NOTE: If you are using JupyterHub from off-campus you will first need to connect to the VPN as detailed here.
1) First, connect to the Jupyter HPC domain to establish a connection:
https://jupyter.storrs.hpc.uconn.edu
2) The JupyterHub login page should load and look like the following:
3) Login into JupyterHub with Username: Your_Netid and Password: Your_Netid_Password
If login fails, please email hpc@uconn.edu to have an administrator recreate your user certificate.
4) After connecting, the default JupyterLab interface will load and the screen will look like the following:
5) Connection is successful!
Please refrain from running any intensive python analyses from JupyterHub’s default “Notebook.” The default notebook runs on the login nodes which are shared by all HPC users. Intensive analyses may negatively impact other users. Alternative options for running such analyses are explained below.
Submitting and Running Bash Slurm Kernel Jobs
The following pictures will show how to spawn a Kernel job:
Once the Green circle is selected from the Main Jupyter window, the Bash via Slurm Kernel + sign can be selected/clicked on to open up the New Kernel Job settings window.
In the New Kernel Slurm window, different Slurm settings can be declared to run specific resources and calculations.
By default, three modules are loaded in the Modules loaded for spawned job section that are needed for the Slurm job scheduler functionality.
They are the shared, slurm, and jupyter-eg-kernel-wlm-py37 modules.
In this same section, available HPC modules can be loaded as requirements for the specific code looking to run by clicking in the dropdown box or the drop-down arrow.
Most of the fields can be left as defaults.
The Display name of the kernel can reflect the job name specified.
The home directory of the kernel is important. You will only be able to find files that are within the folder you start. For example, if you start your job in your home folder, you will not be able to access files in your scratch folder.
Once the Kernel is created, the notebook can be started and the environment can be explored.
The new Slurm Kernel job will show in the main JupyterHub window and spawn a bash session that looks like a Jupyter Notebook.

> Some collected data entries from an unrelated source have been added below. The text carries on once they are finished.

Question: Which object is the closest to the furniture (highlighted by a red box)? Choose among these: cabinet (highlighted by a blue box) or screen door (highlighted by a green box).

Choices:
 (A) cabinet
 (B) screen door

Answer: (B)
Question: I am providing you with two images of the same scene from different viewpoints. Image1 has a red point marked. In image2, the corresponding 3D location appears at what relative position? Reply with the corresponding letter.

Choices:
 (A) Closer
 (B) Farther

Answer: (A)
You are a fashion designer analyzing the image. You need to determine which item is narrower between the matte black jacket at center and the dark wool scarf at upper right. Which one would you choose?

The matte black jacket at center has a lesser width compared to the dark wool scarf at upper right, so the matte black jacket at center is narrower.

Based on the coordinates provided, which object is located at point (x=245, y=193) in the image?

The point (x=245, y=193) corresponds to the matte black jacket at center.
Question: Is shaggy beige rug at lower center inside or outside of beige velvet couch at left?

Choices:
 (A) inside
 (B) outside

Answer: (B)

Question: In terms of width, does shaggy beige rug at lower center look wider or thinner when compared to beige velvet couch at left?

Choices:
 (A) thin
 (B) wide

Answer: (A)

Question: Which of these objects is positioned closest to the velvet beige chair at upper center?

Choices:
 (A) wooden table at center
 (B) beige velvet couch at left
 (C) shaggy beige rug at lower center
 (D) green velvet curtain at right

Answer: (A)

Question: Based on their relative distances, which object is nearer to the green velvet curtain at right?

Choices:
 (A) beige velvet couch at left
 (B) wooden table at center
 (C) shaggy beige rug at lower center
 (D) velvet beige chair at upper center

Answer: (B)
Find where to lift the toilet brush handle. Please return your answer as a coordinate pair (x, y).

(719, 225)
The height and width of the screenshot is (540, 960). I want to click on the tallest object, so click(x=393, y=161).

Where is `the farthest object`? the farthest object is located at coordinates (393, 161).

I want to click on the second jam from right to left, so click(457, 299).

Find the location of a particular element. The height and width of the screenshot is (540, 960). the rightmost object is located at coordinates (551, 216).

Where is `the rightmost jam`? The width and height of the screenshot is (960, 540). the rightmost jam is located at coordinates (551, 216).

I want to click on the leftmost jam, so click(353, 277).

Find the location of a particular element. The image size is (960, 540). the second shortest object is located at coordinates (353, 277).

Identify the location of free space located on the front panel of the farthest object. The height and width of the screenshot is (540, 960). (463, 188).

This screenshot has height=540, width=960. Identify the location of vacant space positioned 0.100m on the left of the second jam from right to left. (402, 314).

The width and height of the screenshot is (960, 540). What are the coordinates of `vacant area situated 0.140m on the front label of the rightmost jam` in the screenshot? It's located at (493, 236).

The new Jupyter Notebook Bash Kernel can confirm the compute node it is running on by entering the hostname
command in the Notebook.
To confirm the job started, the squeue
command can be entered in a separate Jupyter Notebook terminal window.
Success!
After the above has been performed and the Kernel launched, the job will update and start running on one of the Compute nodes.

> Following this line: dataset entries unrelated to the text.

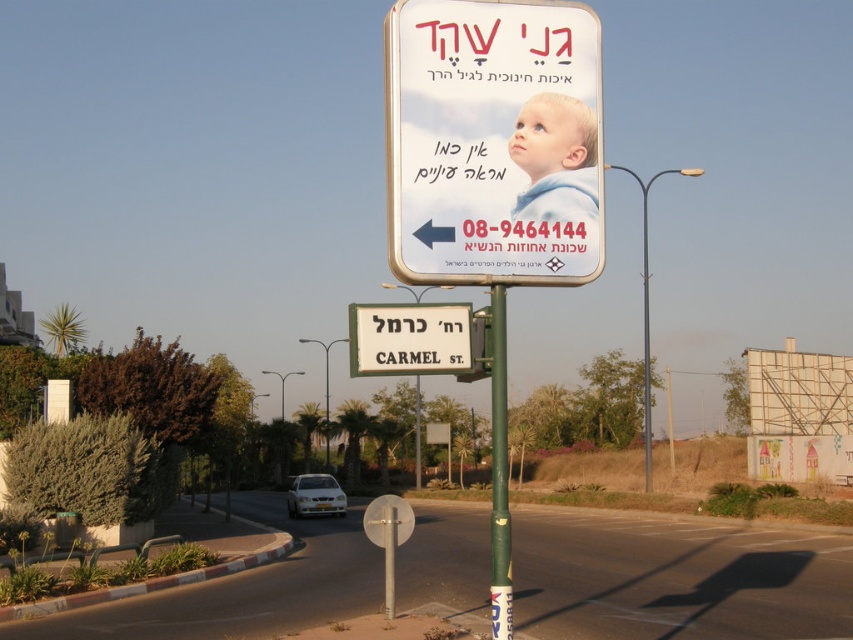 Question: Can you confirm if white plastic street sign at center is smaller than green painted metal pole at center?

Choices:
 (A) no
 (B) yes

Answer: (A)

Question: Does white plastic street sign at center have a smaller size compared to green painted metal pole at center?

Choices:
 (A) yes
 (B) no

Answer: (B)

Question: Considering the real-world distances, which object is closest to the matte plastic sign at upper center?

Choices:
 (A) green painted metal pole at center
 (B) light blue fabric baby at upper center
 (C) white plastic street sign at center

Answer: (B)

Question: Does matte plastic sign at upper center have a smaller size compared to light blue fabric baby at upper center?

Choices:
 (A) no
 (B) yes

Answer: (A)

Question: Which point is farther to the camera?

Choices:
 (A) green painted metal pole at center
 (B) matte plastic sign at upper center
 (C) white plastic street sign at center
 (D) light blue fabric baby at upper center

Answer: (C)

Question: Based on their relative distances, which object is farther from the white plastic street sign at center?

Choices:
 (A) green painted metal pole at center
 (B) matte plastic sign at upper center
 (C) light blue fabric baby at upper center

Answer: (A)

The rest of your interactive bash job can be run interactively just like a fisbatch or srun session.
Setting up JupyterHub to Initiate Jobs with your own Conda Environment (Python 3.9 only)
These instructions will outline how to create a custom JupyterHub kernel with your own conda environment so that you can initiate a job on a compute node with the click of a button.

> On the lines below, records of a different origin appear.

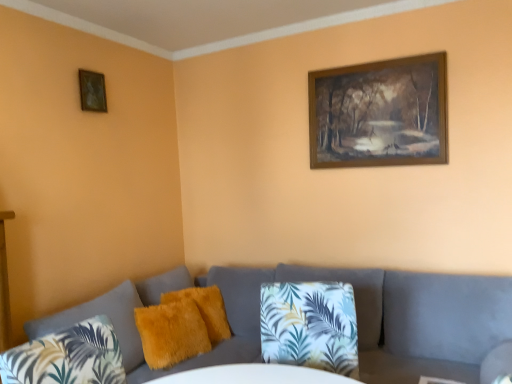 Question: Is fuzzy yellow pillow at center, which appears as the 2th pillow when viewed from the front, bigger or smaller than velvet grey couch at lower center?

Choices:
 (A) big
 (B) small

Answer: (B)

Question: Looking at their shapes, would you say fuzzy yellow pillow at center, which appears as the 2th pillow when viewed from the front, is wider or thinner than velvet grey couch at lower center?

Choices:
 (A) wide
 (B) thin

Answer: (B)

Question: Considering the real-world distances, which object is farthest from the wooden frame at upper right, the 1th picture frame from the right?

Choices:
 (A) velvet grey couch at lower center
 (B) blue-green leaf-patterned fabric pillow at center, the 3th pillow when ordered from back to front
 (C) fuzzy yellow pillow at center, arranged as the third pillow when viewed from the front
 (D) wooden picture frame at upper left, the first picture frame when ordered from left to right
 (E) fuzzy yellow pillow at center, which ranks as the 2th pillow in back-to-front order

Answer: (D)

Question: Estimate the real-world distances between objects in this image. Which object is farther from the velvet grey couch at lower center?

Choices:
 (A) blue-green leaf-patterned fabric pillow at center, positioned as the 1th pillow in front-to-back order
 (B) fuzzy yellow pillow at center, positioned as the 1th pillow in back-to-front order
 (C) fuzzy yellow pillow at center, which appears as the 2th pillow when viewed from the front
 (D) wooden picture frame at upper left, the first picture frame when ordered from left to right
 (E) wooden frame at upper right, acting as the 2th picture frame starting from the left

Answer: (D) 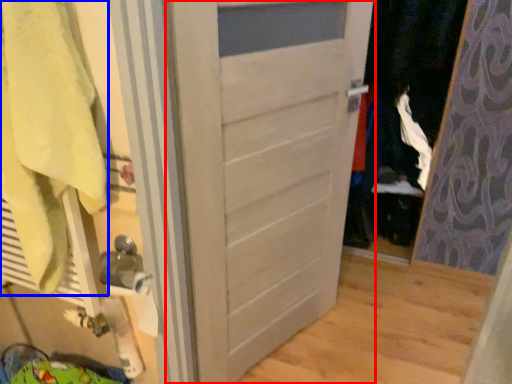 Question: Which object appears farthest to the camera in this image, door (highlighted by a red box) or bath towel (highlighted by a blue box)?

Choices:
 (A) door
 (B) bath towel

Answer: (A) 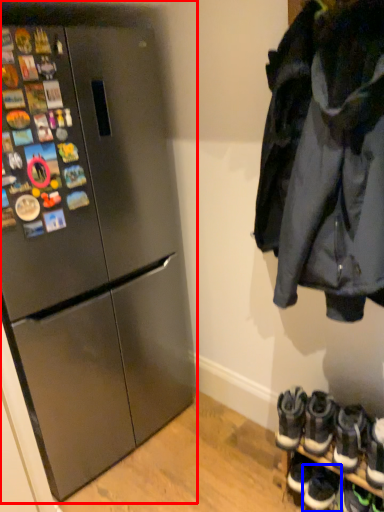 Question: Which object appears closest to the camera in this image, refrigerator (highlighted by a red box) or footwear (highlighted by a blue box)?

Choices:
 (A) refrigerator
 (B) footwear

Answer: (A)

The following steps will assume that you already have miniconda installed in your home folder on the HPC. If you have not done so already, that’s okay. We have a separate page on how to set up miniconda on the HPC that you can follow along here. Once, you install miniconda, you can come back here where we will take you through the steps needed to set up a conda environment (with version 3.9) that can be launched from within JupyterHub onto a compute node.
These are the general steps.
Login to the HPC. Please replace the word “netID” with your own netID.
ssh -Y netID@login.storrs.hpc.uconn.edu
Once logged into the HPC, create a conda environment with Python version 3.9. I am naming the environment “myenv,” but you are welcome to name your environment whatever you’d like.
conda create --name myenv python=3.9
Here, we copy the default JupyterHub kernel files to your home folder and unpack them.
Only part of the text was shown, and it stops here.